> **Exercise brief**:
Your answer must be an exact transcription of every record below, with the pictures omitted.

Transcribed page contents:
========================================================================
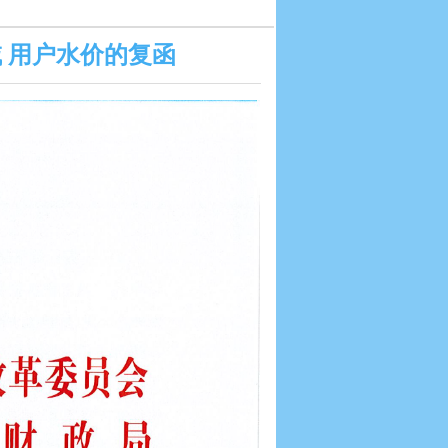
 用户水价的复函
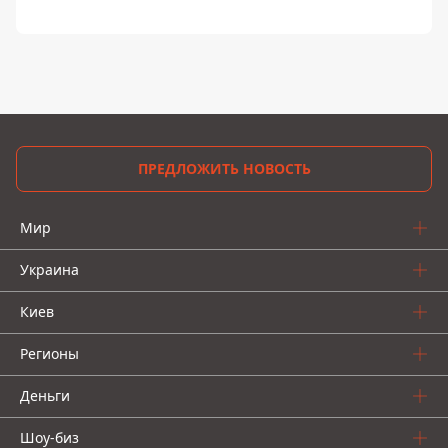
ПРЕДЛОЖИТЬ НОВОСТЬ
Мир
Украина
Киев
Регионы
Деньги
Шоу-биз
========================================================================
> **Response area**:
 用户水价的复函
ПРЕДЛОЖИТЬ НОВОСТЬ
Мир
Украина
Киев
Регионы
Деньги
Шоу-биз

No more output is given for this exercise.